Glenn took another step toward the gate and dragged Robert along. By now they were surrounded by spiderlings, all over the walls and ceiling, thousands of them, in all different shapes and sizes. Some were as small as a nickel. Others were bigger than Robert’s fist. All of them looked ready to leap off the walls and pounce on them.

Karina turned to face the mother spider. The creature stepped gingerly across her webbing, instinctively knowing which strands were safe to walk upon.

“Stay back!” Karina warned.

The mother spider bared her fangs and hissed. Karina screamed and the spider reared up on its hind legs like a horse, kicking with her forelimbs. Karina willed herself not to move, to let the legs swipe through her body. The spider seemed angered by its inability to harm her. It began to make a loud spitting noise.

“What are you doing?” Karina asked. “Why are you spitting?”

She realized too late that it was a signal. All at once, the spiderlings leapt from the ceilings and walls. There were hundreds of them, falling on Karina’s face and hair, falling upon a girl who was and wasn’t there. She closed her eyes and screamed until she heard Robert calling her name.

“We made it!” he shouted. “Come on, let’s go!”

Karina opened her eyes and saw Robert and Glenn standing beside the gate. She began to run, and all three of them jumped into the vortex at the same time.

Suddenly Robert was falling, and when he landed he found himself face-to-face with a grinning skull. He was lying atop a life-size human skeleton. He
screamed, flinging the bones away from him.
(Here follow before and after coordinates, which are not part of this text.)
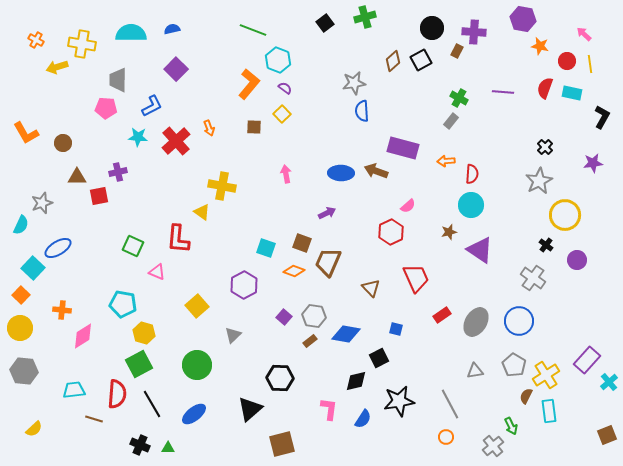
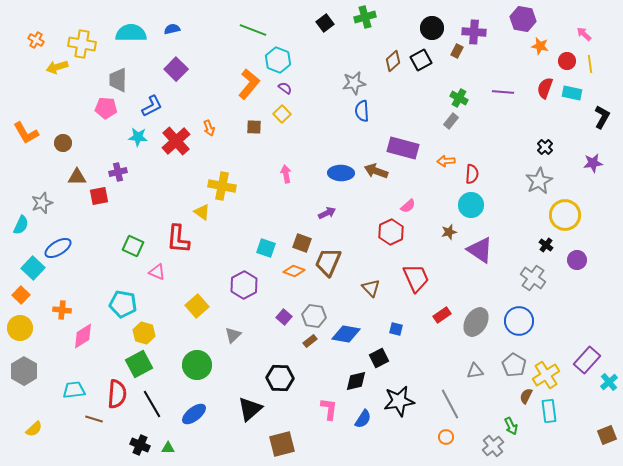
gray hexagon at (24, 371): rotated 24 degrees clockwise
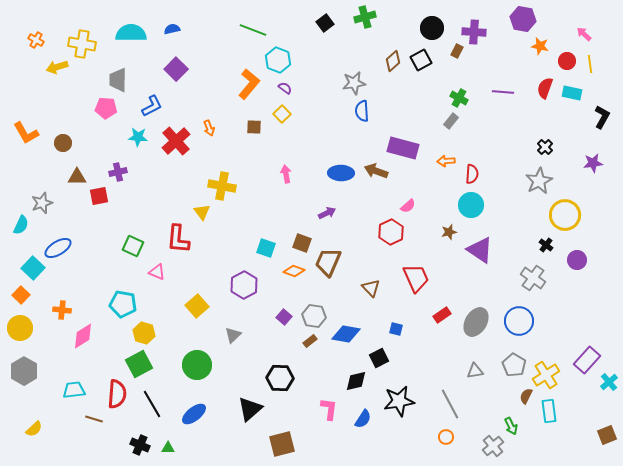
yellow triangle at (202, 212): rotated 18 degrees clockwise
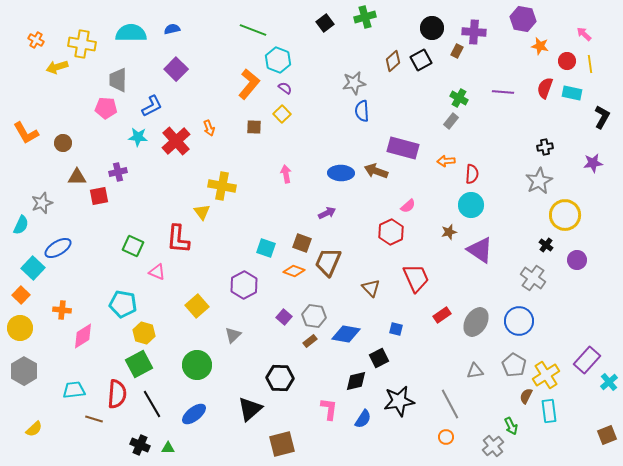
black cross at (545, 147): rotated 35 degrees clockwise
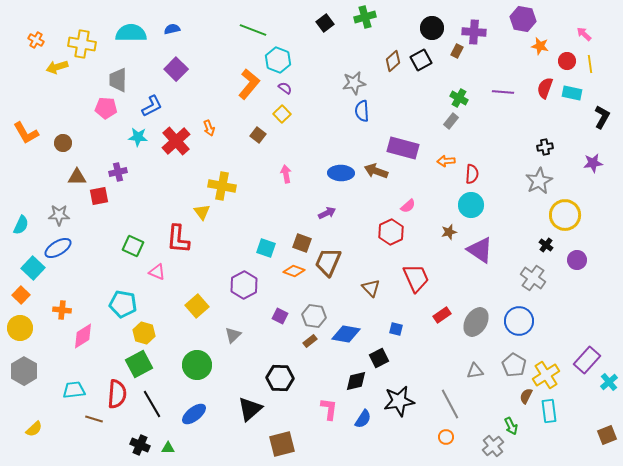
brown square at (254, 127): moved 4 px right, 8 px down; rotated 35 degrees clockwise
gray star at (42, 203): moved 17 px right, 12 px down; rotated 20 degrees clockwise
purple square at (284, 317): moved 4 px left, 1 px up; rotated 14 degrees counterclockwise
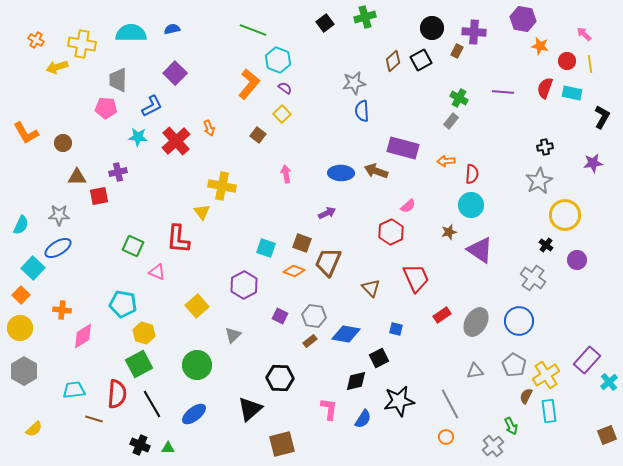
purple square at (176, 69): moved 1 px left, 4 px down
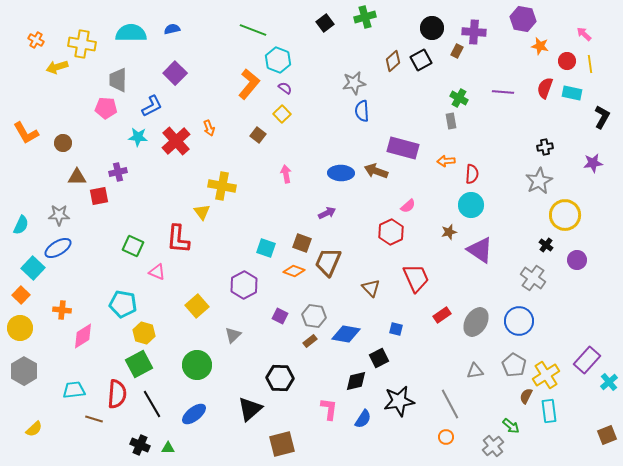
gray rectangle at (451, 121): rotated 49 degrees counterclockwise
green arrow at (511, 426): rotated 24 degrees counterclockwise
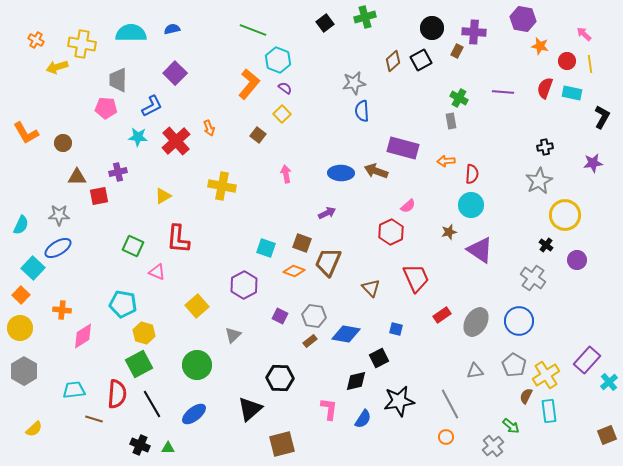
yellow triangle at (202, 212): moved 39 px left, 16 px up; rotated 36 degrees clockwise
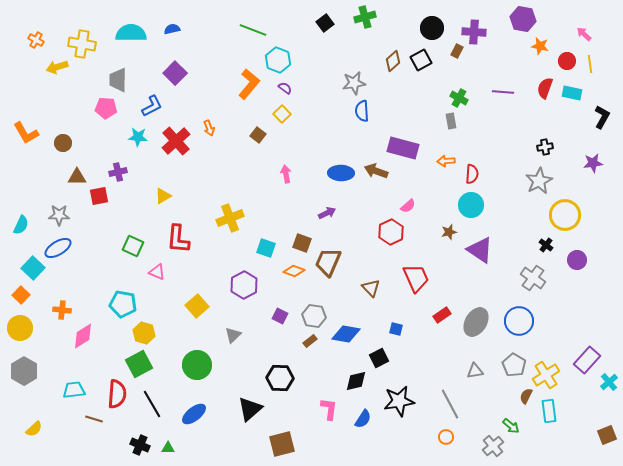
yellow cross at (222, 186): moved 8 px right, 32 px down; rotated 32 degrees counterclockwise
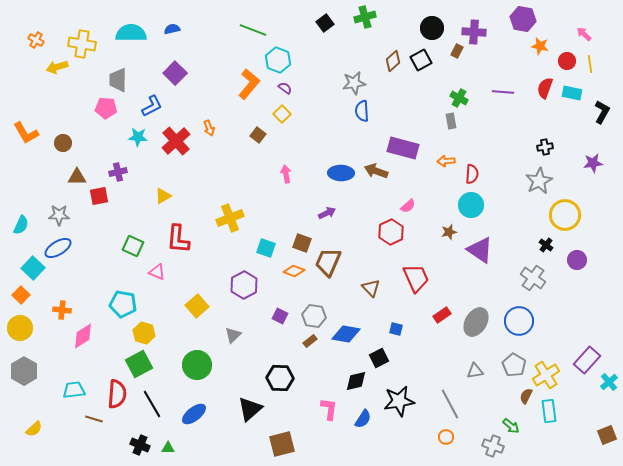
black L-shape at (602, 117): moved 5 px up
gray cross at (493, 446): rotated 30 degrees counterclockwise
It took him a moment to realize he was no longer in Tillinghast Mansion. Somehow he had reemerged in Professor Goyle’s classroom. So had Glenn and Karina. The gate had ejected them through the chalkboard at the front of the room; it was already disappearing, swirling away like water down the drain, leaving just a fine trace of white frost in its wake.

Glenn helped drag the skeleton away from Robert. “We did it!” he said. “We made it out.”

“Did you see that spider?” Karina exclaimed. “Did you see how big it was?”

“You were incredible,” Robert said. “That was the bravest thing I’ve ever seen. You totally saved our lives.”